Por Cláudia Pereira | Comunicação do CAIS

 

Jovens do campo e da cidade participaram do segundo encontro sobre a temática de direitos. Em formato virtual, o encontro foi realizado (13/09) com a participação de jovens das regiões norte e nordeste do Brasil, que partilharam as realidades e enfrentamentos em seus espaços de vida e luta. A roda de diálogo reuniu as instituições parceiras de Miserior que atuam com adolescentes e juventudes, entre elas o Grupo Arte Revelação da cidade de Manaus (AM) e o Centro Dom Helder Camara de Estudos e Ação Social (CENDHEC) da cidade de Recife (PE). Também esteve presente os jovens da Alternativa para a Pequena Agricultura, representando a juventude do campo da região do Bico do Papagaio do estado de Tocantins. O encontro contou a contribuição do Centro de Assessoria e Apoio a Iniciativas Sociais (CAIS), que reuniu jovens de outras regiões do país para participar do momento de partilha.
A arte que salva vidas
Ao som do berimbau e música de capoeira, a juventude de Manaus (AM) se apresentou e falaram de suas alegrias, dores, medos, desafios e o enfrentamento diário da violência urbana.
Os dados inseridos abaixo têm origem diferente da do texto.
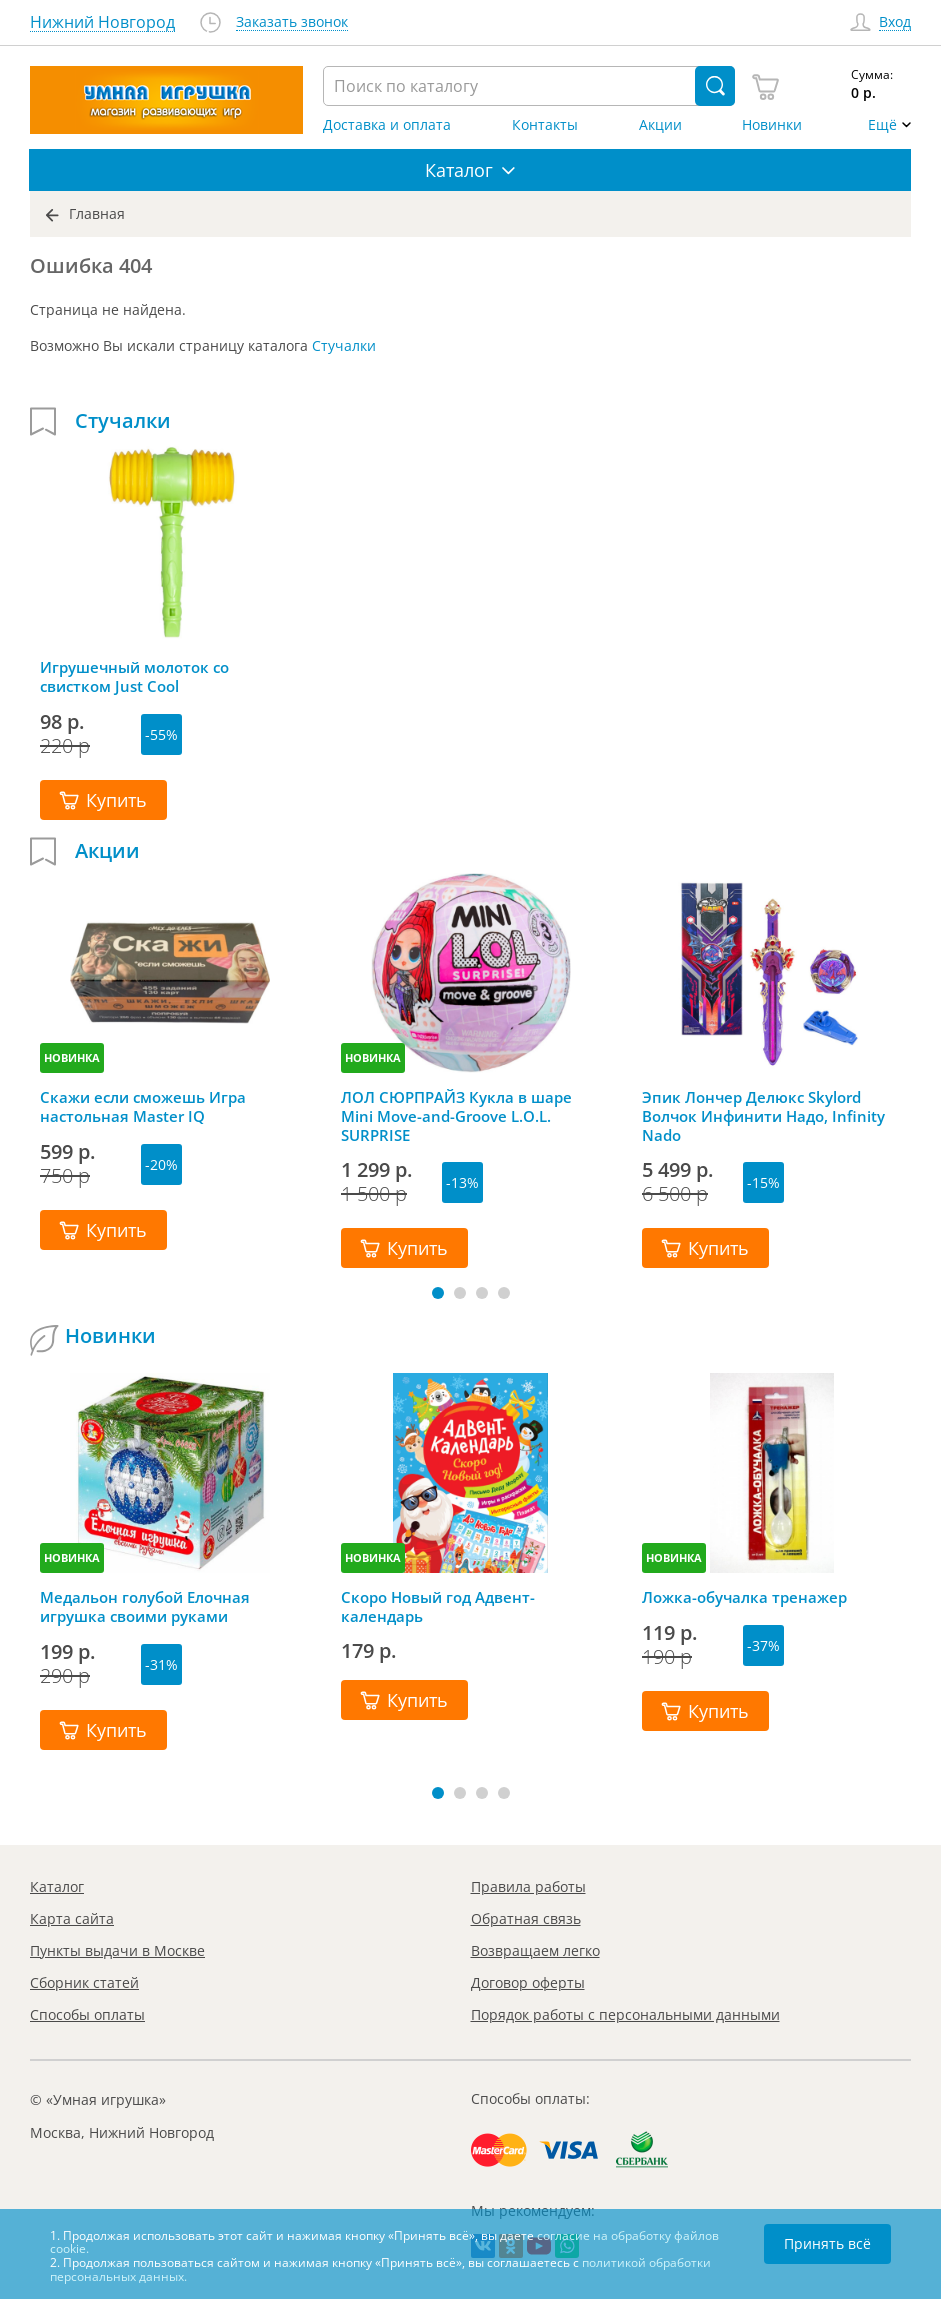  What do you see at coordinates (72, 1918) in the screenshot?
I see `Карта сайта` at bounding box center [72, 1918].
Os jovens vivenciam todos estes desafios sem perder a alegria e a esperança. Erika Barros apresentou um vídeo para sintetizar a importância do grupo de capoeira do Arte Revelação na comunidade e na sua vida e de muitos jovens e adolescentes que participam das atividades do grupo. “A capoeira me salvou de muitas coisas ruins e abriu meus olhos para um mundo que eu desconhecia”. Disse Érica, ao explicar que a violência do tráfico é muito forte e defender a vida é um dos maiores enfrentamentos. Um de seus sonhos é cursar uma faculdade para fortalecer a trajetória de sua vida e contribuir mais na comunidade onde vive.

 

“A capoeira não é só aprender a Ginga, aqui aprendemos a ser pessoas melhores, sujeitos pensantes capazes de construir críticas e motivar ações”. Afirmou Érica ao encerrar sua apresentação”

 

A realidade de meninas e meninos dos bairros periféricos da cidade de Manaus é de constantes desafios, o acesso à educação e espaços é a grande motivação e resistência. Leandro Souza sabe que a realidade é triste e similar a vida de outros jovens pelo Brasil, mas ele acredita que o poder da escuta é a saída para os jovens periféricos. Ele diz que o espaço Arte e Revelação é mais um local para aproximar os jovens dos pais, da educação e da arte. Leandro e Ney Valente afirmam que encontraram na capoeira a forma para ajudar as famílias que vivem em situações de vulnerabilidade e próximas a diversas formas de violência. Pelos relatos dos participantes é possível perceber que o espaço tem contribuído inclusive para saúde emocional de todos que frequentam o espaço.
Os jovens moram em um dos bairros de Manaus que não tem saneamento, moradia adequada e o índice de violência é considerado alto. O mestre de capoeira Ney, afirma que a diversidade faz a diferença no grupo e por essa razão a capoeira proporciona o protagonismo para os jovens. A capoeira do grupo Arte Revelação possui um tripé que determina os caminhos dos jovens que é formado por: capoeira, a escola e a casa. Eixos fundamentais do grupo. Nós transformamos essas crianças em protagonistas de suas histórias e percebemos isso a cada visita que fazemos às famílias. Somos apenas uma sementinha tentando fazer a diferença nesse mundo”.  Disse Ney.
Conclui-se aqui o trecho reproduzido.